O plano faz parte de uma estratégia do governo venezuelano para renegociar obrigações financeiras com credores internacionais e tentar recolocar o país no mercado global de crédito, após anos de isolamento econômico.

Dívida supera projeções anteriores

Até então, analistas do mercado estimavam que o passivo venezuelano estivesse entre US$ 150 bilhões e US$ 200 bilhões. O novo levantamento, no entanto, amplia significativamente esse número e deve servir como base para negociações futuras com detentores de títulos e instituições financeiras.

A reestruturação supera até mesmo a crise grega de 2012, considerada uma das maiores do mundo até então, quando a Grécia renegociou cerca de US$ 200 bilhões em dívidas durante a crise da zona do euro.

Economia encolheu e dívida pode ultrapassar 200% do PIB

O diagnóstico econômico em elaboração indica ainda que o Produto Interno Bruto (PIB) da Venezuela deve ser estimado em cerca de US$ 100 bilhões, valor muito inferior aos US$ 370 bilhões registrados em 2012, antes da intensificação da crise econômica.

Com isso, a relação dívida/PIB pode ultrapassar 200%, nível considerado crítico entre economias emergentes.

Estrutura complexa envolve petróleo, China e credores privados

A dívida venezuelana é composta por múltiplos credores e diferentes tipos de obrigações financeiras.

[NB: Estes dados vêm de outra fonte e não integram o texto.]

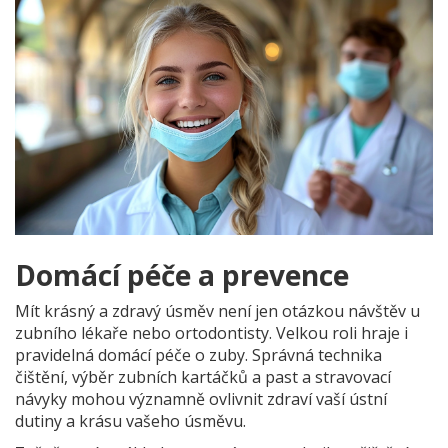
Domácí péče a prevence
Mít krásný a zdravý úsměv není jen otázkou návštěv u
zubního lékaře nebo ortodontisty. Velkou roli hraje i
pravidelná domácí péče o zuby. Správná technika
čištění, výběr zubních kartáčků a past a stravovací
návyky mohou významně ovlivnit zdraví vaší ústní
dutiny a krásu vašeho úsměvu.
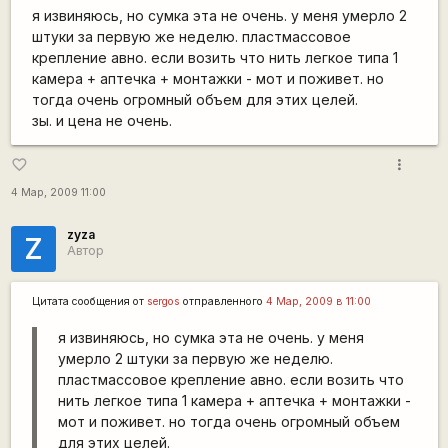
я извиняюсь, но сумка эта не очень. у меня умерло 2
штуки за первую же неделю. пластмассовое
крепление авно. если возить что нить легкое типа 1
камера + аптечка + монтажки - мот и поживет. но
тогда очень огромный объем для этих целей.
зы. и цена не очень.
more_vert
favorite_border
4 Мар, 2009 11:00
zyza
Z
Автор
Цитата сообщения от
sergos
отправленного
4 Мар, 2009 в 11:00
я извиняюсь, но сумка эта не очень. у меня
умерло 2 штуки за первую же неделю.
пластмассовое крепление авно. если возить что
нить легкое типа 1 камера + аптечка + монтажки -
мот и поживет. но тогда очень огромный объем
для этих целей.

A maior parte está concentrada em títulos emitidos pelo governo e pela estatal Petróleos de Venezuela (PDVSA), somando cerca de US$ 60 bilhões, além de aproximadamente US$ 40 bilhões em juros acumulados devido à inadimplência prolongada.

Também fazem parte do passivo dívidas com empresas do setor de petróleo e fornecedores internacionais, estimadas entre US$ 30 bilhões e US$ 50 bilhões, além de indenizações relacionadas a processos de nacionalização de ativos durante governos anteriores.

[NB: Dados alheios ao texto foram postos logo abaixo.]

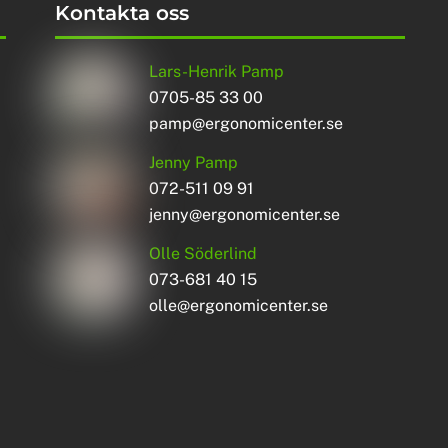
Kontakta oss
Lars-Henrik Pamp
0705-85 33 00
pamp@ergonomicenter.se
Jenny Pamp
072-511 09 91
jenny@ergonomicenter.se
Olle Söderlind
073-681 40 15
olle@ergonomicenter.se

Outros compromissos incluem cerca de US$ 10 bilhões a US$ 20 bilhões com a China, aproximadamente US$ 6 bilhões com a Rússia e cerca de US$ 4 bilhões com bancos multilaterais de desenvolvimento.

Petróleo será peça central da recuperação

A recuperação da produção de petróleo é vista como elemento decisivo para o sucesso da reestruturação.

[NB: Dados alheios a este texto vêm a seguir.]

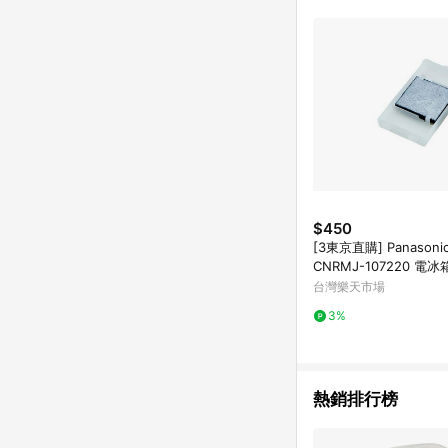
符合導購資格；承上，首次下
$450
[3東京直購] Panason
CNRMJ-107220 電
濾器 冷凍 自動製冰機
台灣樂天市場
取代 CNRAJ-102980
3%
熱銷排行榜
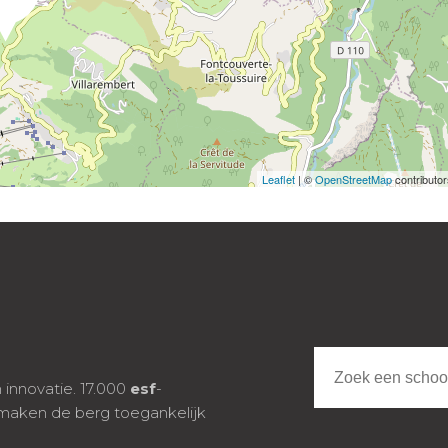
Leaflet
| ©
OpenStreetMap
contributo
n innovatie. 17.000
esf
-
 maken de berg toegankelijk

Apesar de possuir algumas das maiores reservas de petróleo do mundo, a Venezuela enfrenta queda expressiva na produção após anos de subinvestimento, sanções internacionais e dificuldades operacionais na PDVSA.

Dados recentes indicam que as exportações de petróleo somaram US$ 5,5 bilhões no primeiro trimestre, acima do período anterior, mas ainda muito abaixo dos níveis registrados antes da crise.

Governo busca negociação fora do FMI

Para conduzir o processo, o governo contratou o banco Centerview Partners como assessor financeiro da reestruturação. O plano segue princípios semelhantes aos utilizados pelo Fundo Monetário Internacional, mas sem participação direta da instituição na condução do processo.

A ausência do FMI na liderança do diagnóstico é alvo de críticas de parte de investidores, que defendem maior transparência na negociação.

Negociação deve ser longa e complexa

Apesar da intenção do governo de avançar rapidamente com um acordo, analistas avaliam que o processo pode se estender por anos devido à complexidade da dívida e à diversidade de credores.

A estimativa é de que a reestruturação avance de forma gradual até pelo menos 2026 ou 2027, dependendo da recuperação econômica e da capacidade de geração de receitas com petróleo.

A operação é vista como um dos maiores testes recentes para a tentativa da Venezuela de reconstruir sua economia após mais de uma década de crise, hiperinflação e perda de acesso ao sistema financeiro internacional.